Additionally, root hairs in the transgenic plants had abnormal shapes with bulges and branches (Figure 5G), they could be short and more expanded, or of normal length but wavy (our unpublished data), in contrast to the wild type, where root hairs are tubular cells formed due to polarized cell expansion at the tip region (Figure 5C). Interestingly, the shape of trichomes in leaves was also changed by ectopic expression of atRSZ33 (compare Figure 5, D and H). The trichomes had significantly more branches than the wild-type ones. The spatial distribution of the trichomes was not affected.

In summary, ectopic expression of atRSZ33 led to an enhancement of cell expansion and to change of cell shape by affecting the direction of cell expansion.

Ectopic Expression of atRSZ33 Affects Stomata Development and Formation of Meristems Examination of cotyledon and leaf epidermis revealed that stomata development is affected by ectopic expression of atRSZ33. Transgenic plants have clustered stomata (Figure 5K) in contrast to the wild-type Arabidopsis (Figure 5I), where all stomatal units, consisting of one stomate, are separated by at least one epidermal cell.
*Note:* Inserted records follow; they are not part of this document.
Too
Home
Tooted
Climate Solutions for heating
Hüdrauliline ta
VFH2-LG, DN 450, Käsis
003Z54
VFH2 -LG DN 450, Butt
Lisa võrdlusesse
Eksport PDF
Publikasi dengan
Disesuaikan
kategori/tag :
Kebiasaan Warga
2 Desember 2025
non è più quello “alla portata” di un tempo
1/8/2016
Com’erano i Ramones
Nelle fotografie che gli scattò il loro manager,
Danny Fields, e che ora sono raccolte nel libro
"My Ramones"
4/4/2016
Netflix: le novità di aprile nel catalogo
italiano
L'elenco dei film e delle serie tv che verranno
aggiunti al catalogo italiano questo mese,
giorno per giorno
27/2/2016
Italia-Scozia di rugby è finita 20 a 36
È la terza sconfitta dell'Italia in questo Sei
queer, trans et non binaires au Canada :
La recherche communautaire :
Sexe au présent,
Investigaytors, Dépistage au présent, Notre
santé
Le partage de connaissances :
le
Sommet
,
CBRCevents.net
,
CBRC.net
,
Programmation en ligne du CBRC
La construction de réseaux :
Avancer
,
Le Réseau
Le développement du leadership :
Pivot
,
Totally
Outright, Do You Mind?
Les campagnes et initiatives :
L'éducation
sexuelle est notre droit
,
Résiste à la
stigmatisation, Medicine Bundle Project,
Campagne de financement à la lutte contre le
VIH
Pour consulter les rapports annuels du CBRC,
These clusters were of different shape, and the number of guard cells varied among clusters. Expression of atRSZ33 influenced stomata development more strongly in the cotyledons than in the leaf epidermis. Examination of early stages of stomatal development showed that there are multiple divisions of meristemoids within future clusters and some of those divisions are misoriented (Figure 5J), resulting presumably in the stomatal unit consisting of more than one stomate. Interestingly, we observed also archshaped clusters of actively dividing cells, and development of some of them was accompanied by enormous cell expansion resulting in cell death (our unpublished data). Thus, ectopic expression of atRSZ33 impairs normal stomatal development, which is controlled by frequency and orientation of asymmetric divisions in the epidermis.
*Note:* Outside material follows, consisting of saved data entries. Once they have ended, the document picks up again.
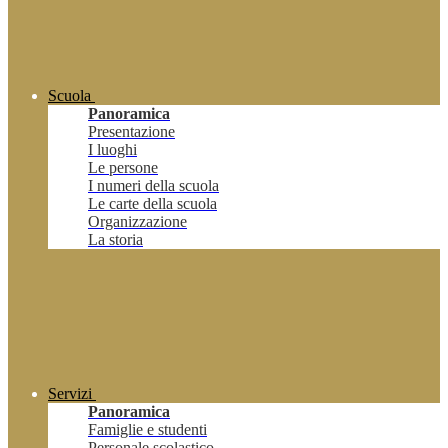
Scuola
Panoramica
Presentazione
I luoghi
Le persone
I numeri della scuola
Le carte della scuola
Organizzazione
La storia
Servizi
Panoramica
Famiglie e studenti
Personale scolastico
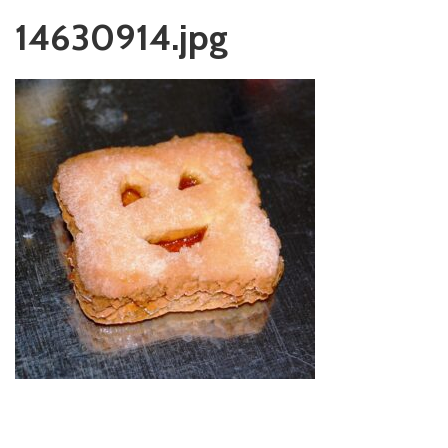
14630914.jpg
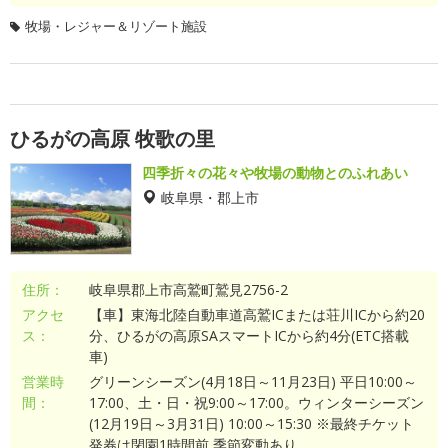
牧場・レジャー＆リゾート施設
ひるがの高原 牧歌の里
四季折々の花々や牧場の動物とのふれあい
岐阜県・郡上市
住所：
岐阜県郡上市高鷲町鷲見2756-2
アクセ
【車】東海北陸自動車道高鷲ICまたは荘川ICから約20
ス：
分、ひるがの高原SAスマートICから約4分(ETC搭載
車)
営業時
グリーンシーズン(4月18日～11月23日) 平日10:00～
間：
17:00、土・日・祝9:00～17:00。ウィンターシーズン
(12月19日～3月31日) 10:00～15:30 ※最終チケット
発券は閉園1時間前 季節変動あり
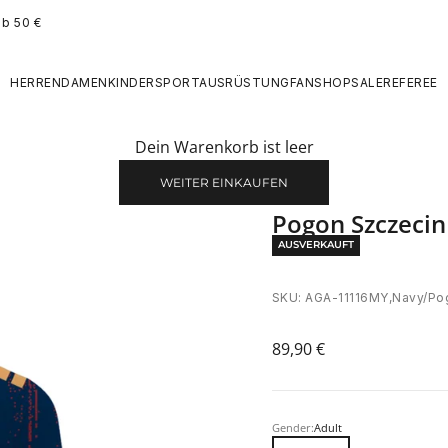
ab 50 €
HERREN
DAMEN
KINDER
SPORTAUSRÜSTUNG
FANSHOP
SALE
REFEREE
Dein Warenkorb ist leer
WEITER EINKAUFEN
Pogon Szczecin
AUSVERKAUFT
SKU: AGA-11116MY,Navy/Pog
Angebot
89,90 €
Gender:
Adult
Because we observed areas with enhanced cell divisions in the epidermis (Figure 5J), we assume that they could serve as a source for the formation of ectopic structures, which were found on the abaxial and adaxial sides of cotyledons and leaves of transgenic plants (Figure 5, L and M). Some of these structures morphologically resembled shoot apical meristems with leaf primordia, which developed trichome initials (Figure 5, N and O).
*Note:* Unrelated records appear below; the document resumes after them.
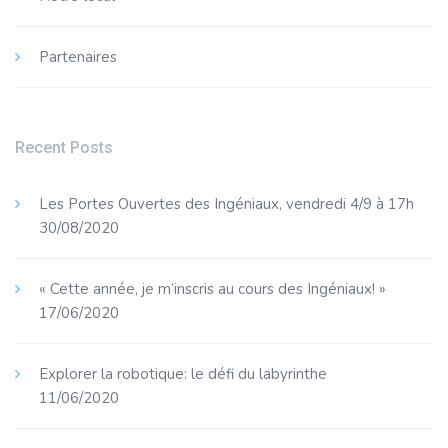
Anniversaire créatif
Partenaires
& scientifique avec
les Lego® :
« Ingénierie »
299,00
€
Recent Posts
–
389,00
€
Les Portes Ouvertes des Ingéniaux, vendredi 4/9 à 17h
Sur rendez-vous
30/08/2020
Ateliers Anniversaires
Horaires à convenir
« Cette année, je m’inscris au cours des Ingéniaux! »
17/06/2020
Explorer la robotique: le défi du labyrinthe
11/06/2020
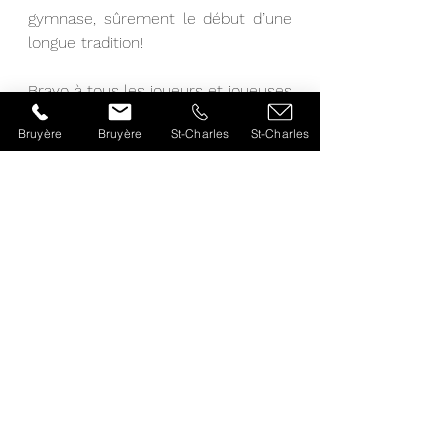
gymnase, sûrement le début d’une 
longue tradition! 
Bravo à tous les joueurs et joueuses 
!
Bruyère
Bruyère
St-Charles
St-Charles
-Thomas et James du comité 
journal
Voir tout
Posts récents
Interestingly, overexpression of atRSZ33 also led to excessive cell divisions in the shoot apical meristem and formation of multiple leaf primordia with highly expanded cells. Further development of these primordia was arrested (our unpublished data). In contrast, cell divisions in the root meristem were inhibited. Roots of transgenic plants were significantly shorter than those of controls (Figure 4, I, K–N), and the root meristem itself had a distorted organization (Figure 6, A–C). The number of lateral root primordia was higher in 35S:gatRSZ33 plants, but their further development was in many cases impaired (our unpublished data).

Figure 6.

Figure 6.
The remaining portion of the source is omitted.